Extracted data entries
****************

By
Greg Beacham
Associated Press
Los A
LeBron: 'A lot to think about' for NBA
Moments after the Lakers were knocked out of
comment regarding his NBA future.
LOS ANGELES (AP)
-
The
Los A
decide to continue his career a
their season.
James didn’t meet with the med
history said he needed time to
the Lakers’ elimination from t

****************

TO DO:
In the records above, find each line that mentions the word "Lakers", and copy it.

EXERCISE RESULT:
Moments after the Lakers were knocked out of
the Lakers’ elimination from t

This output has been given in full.